「ドイツの誇り」が重荷に変わるとき――フォルクスワーゲン利益58%減、20世紀型“自前主義”が露わにした論理的帰結
営業利益58%減、中国BEV44%減、米国EV74%減――。VWの2025年決算は、内製主義と中央集権モデルが地政学と技術変化の前で限界に達した現実を浮き彫りにした。
内製主義の終わりが示す教訓

2026年という節目で表面化したVWの苦境は、一企業の業績悪化として片づけられる話ではない。本社が全体を細かく管理し、同じ考え方と商品を世界に広げていく。そうしたやり方で長く成功してきた製造業の型そのものが、通用しにくくなっていることを示している。地政学的な分断が進み、技術の変化も早まるなかで、かつては強みだった統制の仕組みが、重たい制約として作用し始めた。自社開発にこだわらず、外部の知恵や技術を取り込もうとする最近の動きは、過去の実績を守るよりも、足元の市場に合わせて生き残る道を選んだ結果だと受け止めるほうが自然だろう。
ここから浮かび上がるのは、すべてを内側で完結させることが、変化の早い時代には大きな不安要因になり得るという現実である。

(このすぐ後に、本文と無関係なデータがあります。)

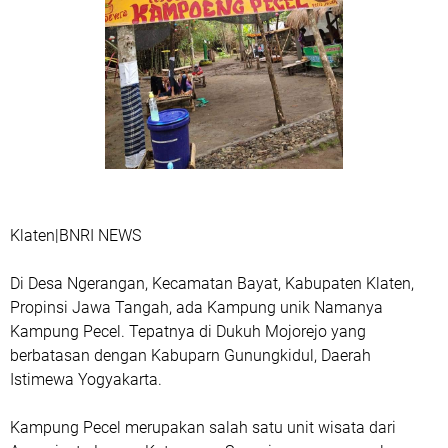
Klaten|BNRI NEWS
Di Desa Ngerangan, Kecamatan Bayat, Kabupaten Klaten,
Propinsi Jawa Tangah, ada Kampung unik Namanya
Kampung Pecel. Tepatnya di Dukuh Mojorejo yang
berbatasan dengan Kabuparn Gunungkidul, Daerah
Istimewa Yogyakarta.
Kampung Pecel merupakan salah satu unit wisata dari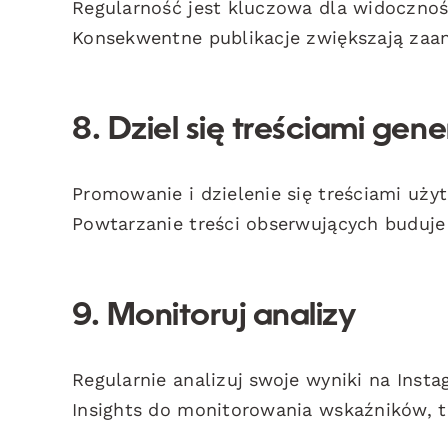
Regularność jest kluczowa dla widocznośc
Konsekwentne publikacje zwiększają zaa
8. Dziel się treściami g
Promowanie i dzielenie się treściami uż
Powtarzanie treści obserwujących buduje 
9. Monitoruj analizy
Regularnie analizuj swoje wyniki na Insta
Insights do monitorowania wskaźników, t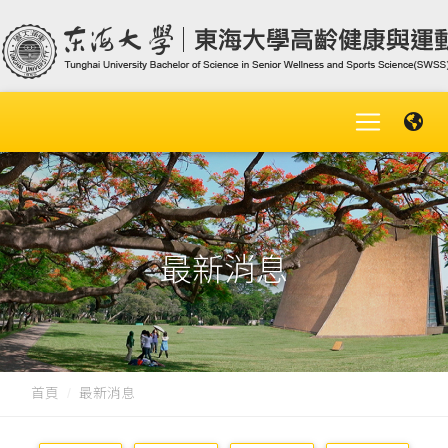
最新消息
首頁
最新消息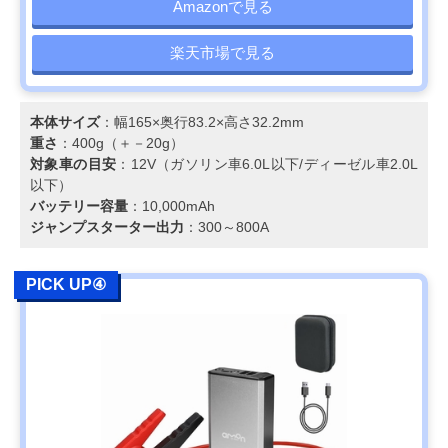
Amazonで見る
楽天市場で見る
本体サイズ
：幅165×奥行83.2×高さ32.2mm
重さ
：400g（＋－20g）
対象車の目安
：12V（ガソリン車6.0L以下/ディーゼル車2.0L
以下）
バッテリー容量
：10,000mAh
ジャンプスターター出力
：300～800A
PICK UP④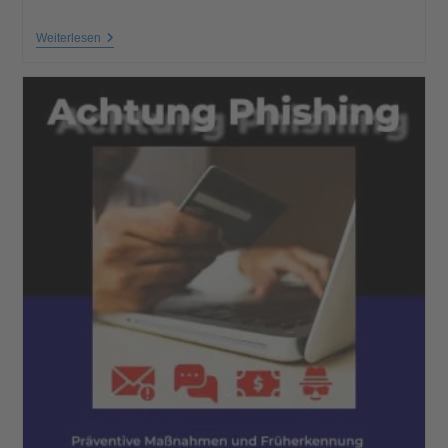
Weiterlesen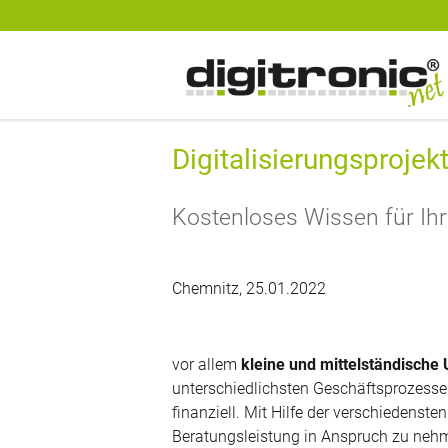
digitronic
Spezialist für Datensicherheit und 2-Faktor-Authentifzierung
Digitalisierungsprojek
Kostenloses Wissen für Ihre
Chemnitz, 25.01.2022
vor allem
kleine und mittelständisch
unterschiedlichsten Geschäftsprozesse
finanziell. Mit Hilfe der verschiedens
Beratungsleistung in Anspruch zu nehme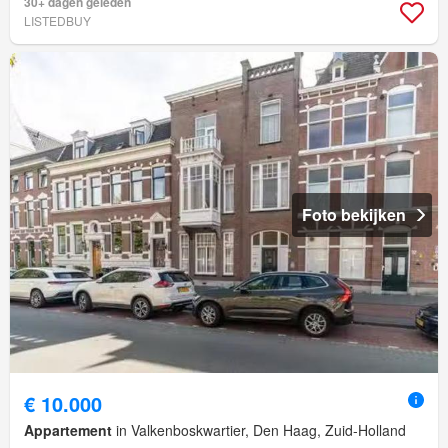
30+ dagen geleden
LISTEDBUY
Foto bekijken
€ 10.000
Appartement
in Valkenboskwartier, Den Haag, Zuid-Holland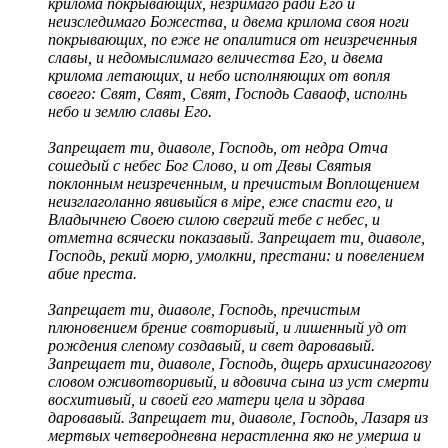
крилома покрывающих, незримаго ради Его и
неизследимаго Божества, и двема крилома своя ноги
покрывающих, по еже не опалитися от неизреченныя
славы, и недомыслимаго величества Его, и двема
крилома летающих, и небо исполняющих от вопля
своего: Свят, Свят, Свят, Господь Саваоф, исполнь
небо и землю славы Его.
Запрещает ти, диаволе, Господь, от недра Отча
сошедый с небес Бог Слово, и от Девы Святыя
поклонным неизреченным, и пречистым Воплощением
неизглаголанно явивыйся в мiре, еже спасти его, и
Владычнею Своею силою свергий тебе с небес, и
отметна всячески показавый. Запрещает ти, диаволе,
Господь, рекий морю, умолкни, престани: и повелением
абие преста.
Запрещает ти, диаволе, Господь, пречистым
плюновением брение совторивый, и лишенный уд от
рождения слепому создавый, и свет даровавый.
Запрещает ти, диаволе, Господь, дщерь архисинагогову
словом оживотворивый, и вдовича сына из уст смерти
восхитивый, и своей его матери цела и здрава
даровавый. Запрещает ти, диаволе, Господь, Лазаря из
мертвых четверодневна нерастленна яко не умерша и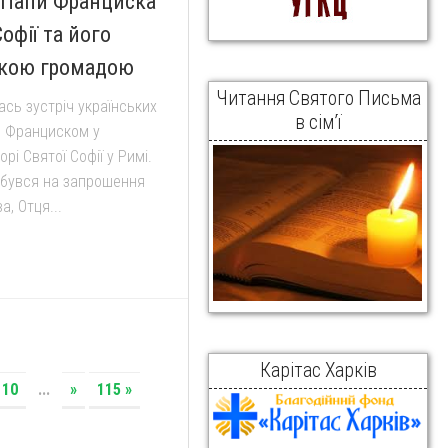
у Папи Франциска
офії та його
ською громадою
Читання Святого Письма
лась зустріч українських
в сім’ї
м Франциском у
і Святої Софії у Римі.
дбувся на запрошення
, Отця...
Карітас Харків
110
...
»
115 »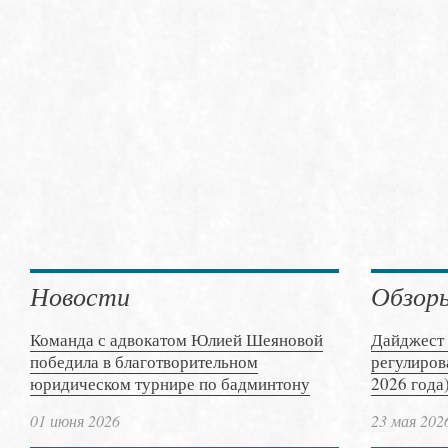
Новости
Обзор
Команда с адвокатом Юлией Шеяновой
Дайджест 
победила в благотворительном
регулиров
юридическом турнире по бадминтону
2026 года
01 июня 2026
23 мая 202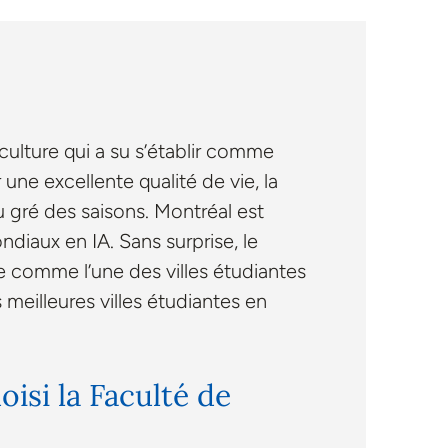
culture qui a su s’établir comme
une excellente qualité de vie, la
u gré des saisons. Montréal est
ndiaux en IA. Sans surprise, le
ée comme l’une des villes étudiantes
meilleures villes étudiantes en
isi la Faculté de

十分な資金力や技術を備えていても、地域ごとに異なる価値観や政治の壁を無視したまま成長を続けることは難しい。VWが進める、現地に判断を委ねる色合いを強めた組織への切り替えは、結果として、これからの多国籍企業が直面する課題を先に引き受けているようにも見える。
かつて世界を席巻した企業が、負担を抱えつつ自分たちのあり方を見直していく過程は、日本の製造業の将来とも重なる部分が多い。効率を重んじた中央主導の体制から、各地の需要や技術を組み合わせていく方向へ転じられるのか。その成否を分けるのは、組織の奥深くに残る成功体験を、どこまで素早く手放せるかにある。VWの試行錯誤は、不確かな環境で事業を続けるために何が問われるのかを、具体的なかたちで示している。